A San Francisco Mission-style super burrito is not for the weak-willed. If you’re not super drunk while you’re eating it (and, really, even if you are), you most likely will not want to move for a couple of hours afterward. But that is the beauty of this monstrosity: It was designed for working people to get the maximum number of carbs during lunch so they wouldn’t be hungry later.
Like almost everything that is currently popular in SF, the Mission-style burrito was invented in the 1960s, then popularized in the 1970s and 1980s. Taqueria La Cumbre claims they invented it in 1969, while El Faro (formerly on Folsom Street, now on 1st in SoMa) claims they first served it back in 1961. It doesn’t actually matter to me who’s right. These spots are tourist traps, and their burritos have suffered for it. (I will add that I do have a tourist trap and an internet phenom on here, so it is possible to survive the mixed blessing of popularity.)
Two quick things before we begin: 1. Sorry, but if you’re vegan, this crawl is not for you. 2. In that vein, don’t be the jerk with a special order—unless you have an allergy, just pick your meat and beans and order with everything.
Here are the ingredients necessary for a burrito to be “super.”
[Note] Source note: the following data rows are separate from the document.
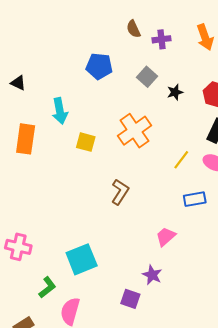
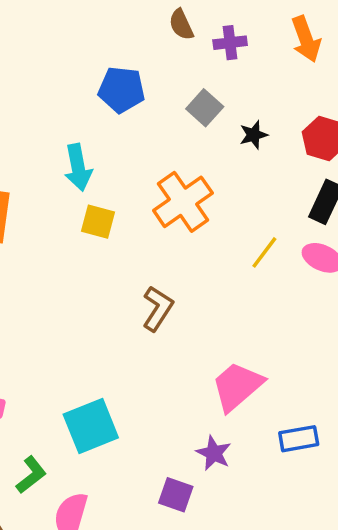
cyan arrow: (60, 111) -> (78, 167), moved
blue rectangle: (195, 199) -> (299, 439), moved
pink trapezoid: (166, 237) -> (237, 386), size x1.5

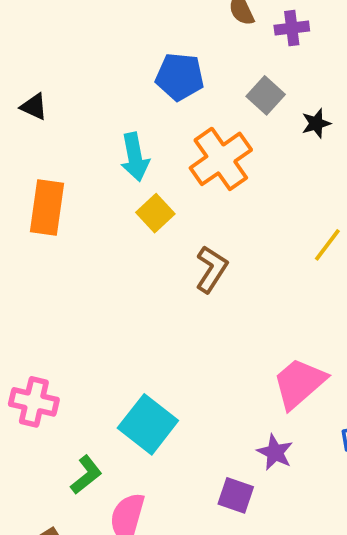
orange cross: (183, 202) -> (221, 159), moved
yellow square: (98, 222) -> (155, 213), turned 32
brown L-shape: (158, 308) -> (211, 269), moved
cyan square: (91, 426) -> (148, 424), turned -30

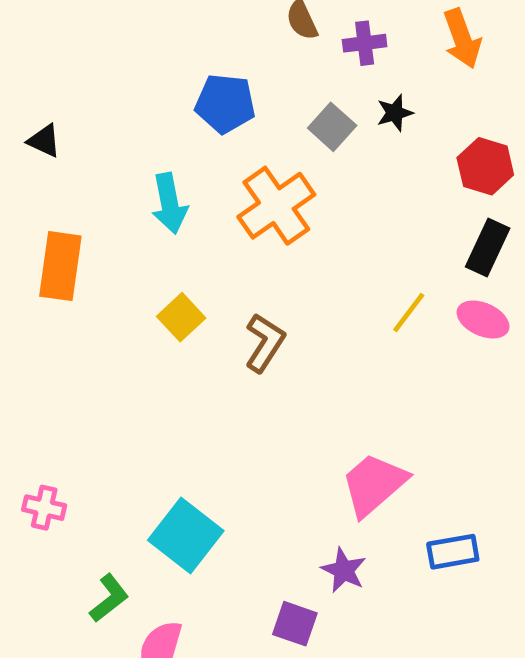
black star: (316, 123) -> (395, 113), moved
yellow square: (155, 213) -> (181, 317), moved
pink cross: (34, 402) -> (44, 508), size x0.7

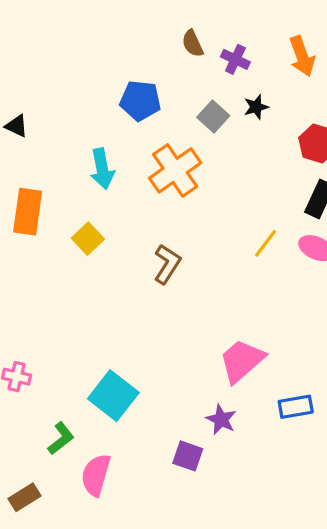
purple cross: (365, 43) -> (235, 59), turned 32
yellow square: (181, 317) -> (88, 239), moved

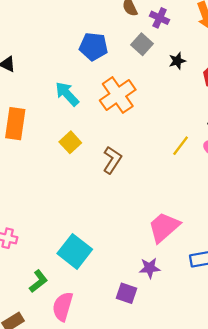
black star: (256, 107) -> (177, 61), moved
gray square: (213, 116) -> (142, 44), moved
cyan arrow: (102, 169) -> (67, 94), turned 148
yellow square: (88, 239) -> (70, 142), moved
purple star: (221, 419) -> (150, 268), turned -30

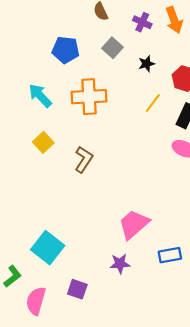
purple cross: (160, 18) -> (142, 22), moved
orange cross: (118, 95) -> (89, 97), turned 32
yellow line: (181, 146) -> (153, 103), moved
purple square: (127, 293) -> (77, 289), moved

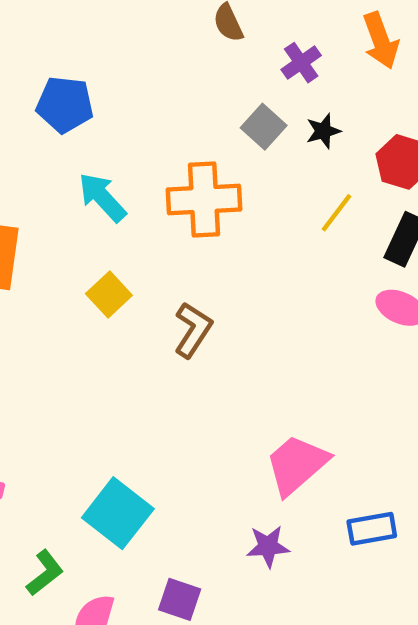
purple cross: (142, 22) -> (301, 63), moved, turned 30
gray square: (112, 48) -> (264, 127), moved
blue pentagon: (66, 50) -> (65, 105), moved

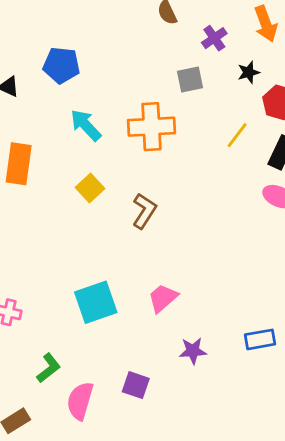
gray square: (264, 127) -> (190, 80), turned 36
black star: (323, 131) -> (249, 72), moved
pink trapezoid: (297, 465) -> (163, 298), moved, size x0.7
cyan square: (118, 513) -> (96, 302), moved, turned 33

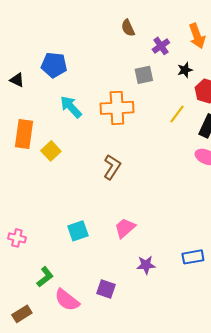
yellow square: (90, 188) -> (51, 151), moved
cyan square: (96, 302) -> (78, 231), size x0.7
pink semicircle: (80, 401) -> (67, 300), turned -68

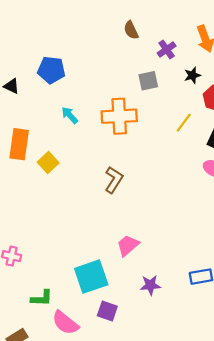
cyan arrow: (71, 107) -> (70, 115), size x0.7
cyan square: (78, 231) -> (91, 277), moved, size x1.5
green L-shape: (45, 277) -> (42, 298), turned 40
These spots have vegetarian options, but c’mon. These burritos were meant to have a heaping pile of meat in them. The standard options are carne asada, carnitas, al pastor, and pollo asado. Many places have cabeza, lengua, chorizo, and other varieties of grilled meats as well. Your bean options will likely be whole pinto, refried, or black. Pro tip: Pick whole pinto over refried—they help your burrito hold together better. There will also be Mexican (or Spanish) orange rice: The color comes from the vegetable bullion and lard mixed in. Then you have the “vegetables”: Most places just add pico de gallo and avocado, but some throw a little lettuce in the mix or offer up additional onion and cilantro.
Finally, it is all topped off with a generous helping of sour cream or crema and cheese, then wrapped in a giant flour tortilla. I recommend getting the burrito “double wrapped.” The extra tortilla will hold this behemoth together even if you cut it in half, while also keeping it from getting soggy if you have leftovers (they are hella good cold the next day).
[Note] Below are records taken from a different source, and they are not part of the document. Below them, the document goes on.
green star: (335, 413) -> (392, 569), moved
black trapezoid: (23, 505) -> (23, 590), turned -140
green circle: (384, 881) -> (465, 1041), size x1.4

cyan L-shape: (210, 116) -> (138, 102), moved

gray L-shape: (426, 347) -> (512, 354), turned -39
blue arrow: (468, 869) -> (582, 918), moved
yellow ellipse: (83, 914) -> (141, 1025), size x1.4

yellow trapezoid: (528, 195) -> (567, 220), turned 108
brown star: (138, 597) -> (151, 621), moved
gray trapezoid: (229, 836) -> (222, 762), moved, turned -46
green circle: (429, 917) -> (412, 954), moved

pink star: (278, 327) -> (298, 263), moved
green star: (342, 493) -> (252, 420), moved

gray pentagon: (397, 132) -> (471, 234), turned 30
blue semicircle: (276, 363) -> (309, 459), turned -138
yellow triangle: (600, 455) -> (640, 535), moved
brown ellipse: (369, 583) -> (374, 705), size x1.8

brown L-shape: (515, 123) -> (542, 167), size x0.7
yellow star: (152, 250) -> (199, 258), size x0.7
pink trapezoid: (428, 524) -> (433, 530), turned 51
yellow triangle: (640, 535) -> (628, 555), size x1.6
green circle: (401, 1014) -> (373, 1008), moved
Most of these restaurants have multiple locations, but we’re sticking to their Mission outposts. And make sure to bring cash, because most of them don’t take cards.
Taqueria El Buen Sabor
This place is a gem. The decorations are funky (can we talk about the painted ceiling fan?), and there are frescos painted both inside and out. Most important, their burritos are bomb. I recommend getting your burrito “spicy,” meaning with salsa. What really makes this place stand out is that the carne asada has great flavor and really holds its own against the rest of the burrito ingredients. Good to know: The tortillas are a little thin for the juiciness of the ingredients. Definitely double wrap.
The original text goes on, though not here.